The world of real estate changes by the day. Leases commence, leases expire, buildings are built, workers are hired, businesses close or move. Every action causes a real estate reaction. Suddenly available space may be snapped up quickly or it could sit vacant on the market for 3 years. The decisions of businesses are fickle that way.
This is why urgency is required in real estate decisions. This is not to say that decisions should be made quickly or without complete review. But they should always be on the table.
For example- you may have a lease expiring in 18 months that you would love to just simply renew. However, based on the timing and cycles of the local real estate market it may be to your advantage to renew earlier rather than later. In midsize markets a single large transaction can raise the short-term new lease rates across the area for a year. Beating that transaction to market could reduce your total renewal costs (even if you end up paying a bit more today). But without the sense of urgency you’d never be out in the market early enough to see the warning signs of such an event occurring.
Similarly, landlord’s go through unique situations from time to time and being in the market and aware of situations may give you an opportunity to help both yourself and your landlord based on time sensitive events. But without a sense of urgency with any given lease or location you may never be aware of it.

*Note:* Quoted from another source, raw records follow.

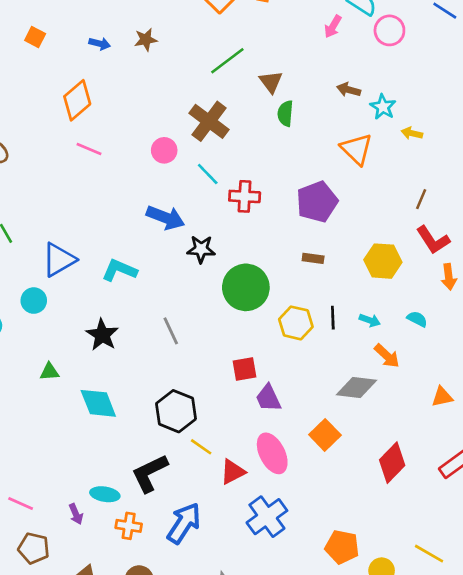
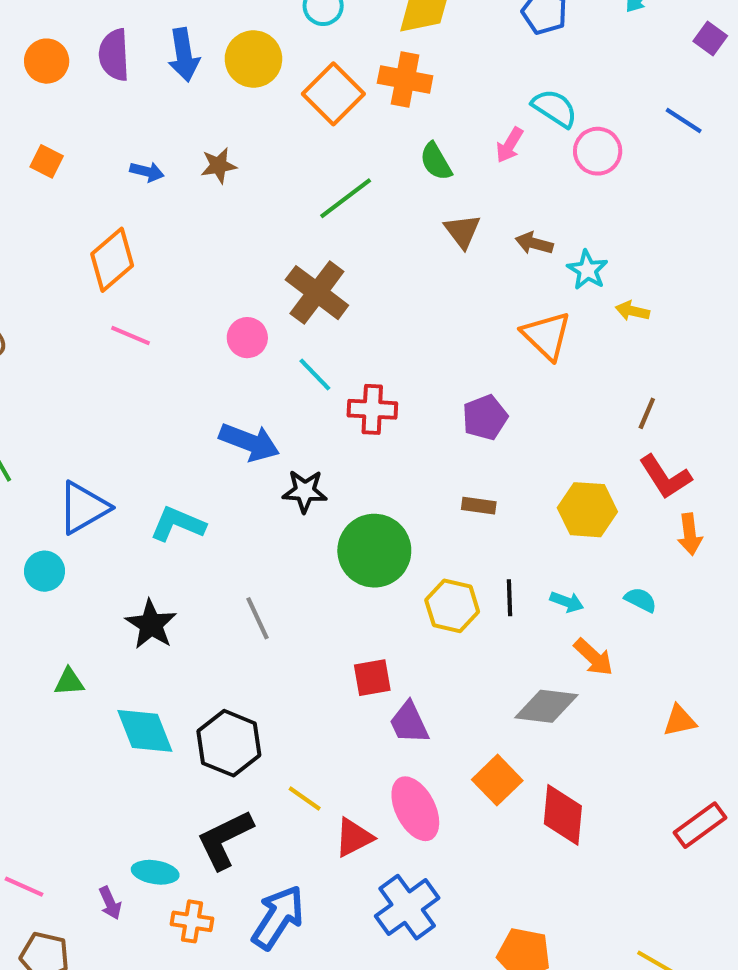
brown triangle: (271, 82) -> (462, 231), moved
green semicircle: (285, 113) -> (436, 161), moved, turned -35
purple pentagon: (317, 202) -> (485, 417), size x0.7
black hexagon: (176, 411) -> (229, 743), moved
red diamond: (392, 463) -> (563, 815), moved, turned -39

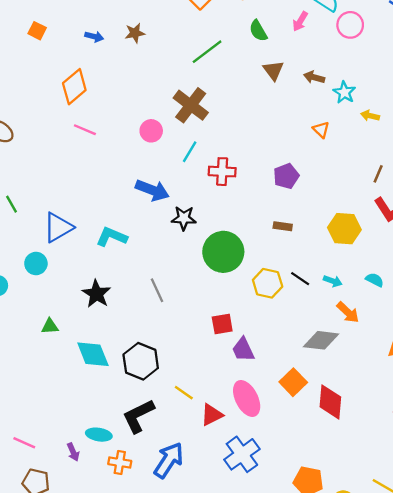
orange triangle: (546, 336) -> (321, 130), size x0.6
cyan line: (315, 374) -> (190, 152), turned 75
black line: (510, 598) -> (300, 279), turned -54

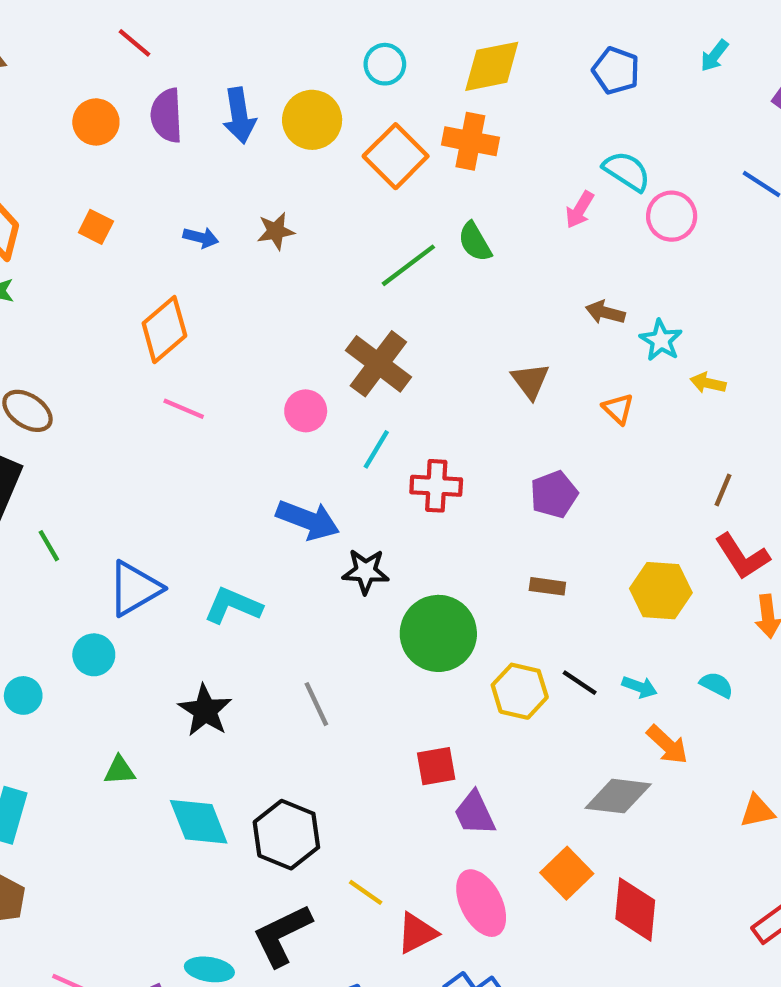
green semicircle: (258, 31) -> (475, 242), moved
brown triangle: (273, 70) -> (530, 381), moved

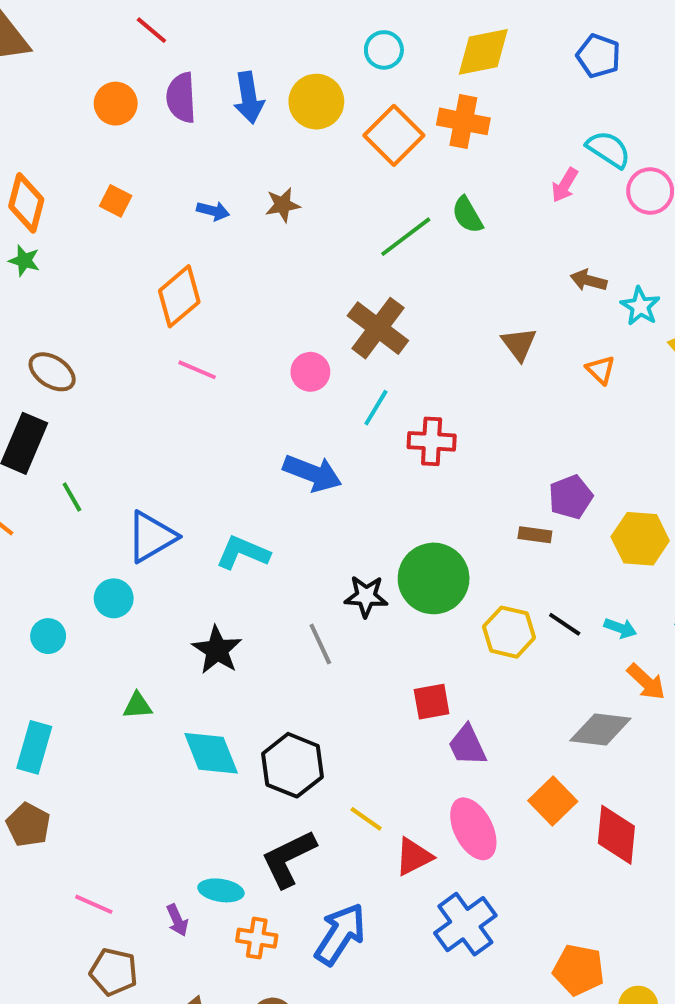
purple pentagon: (554, 494) -> (571, 497), moved
black star: (366, 571) -> (366, 596), moved

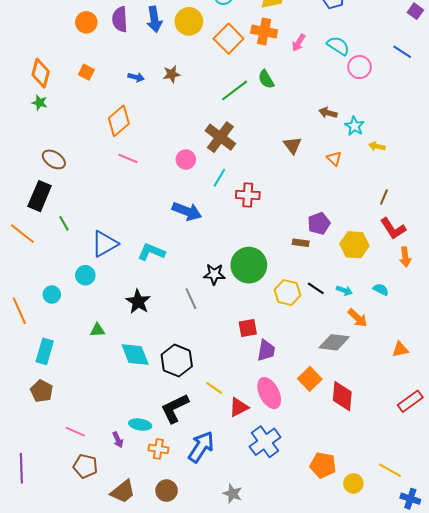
pink arrow: (565, 185) -> (299, 43), moved
purple trapezoid: (467, 745) -> (266, 350), turned -145

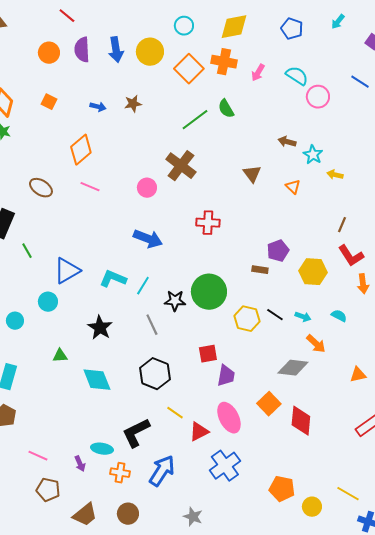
brown ellipse: (54, 159) -> (41, 188), moved
cyan line: (219, 178) -> (143, 286), moved
black hexagon: (177, 361) -> (155, 374), moved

But urgency is not just a market driven requirement, it also applies to the internal workings of your organization. If you do not take an active approach to understanding the needs of the business, their future space requests may take you by surprise and put you in an unfortunate situation with regards to adding or disposing of space. A sense of urgency will force you to deal with the internal teams the same way you would with a market and allow you to take advantage of time related activities.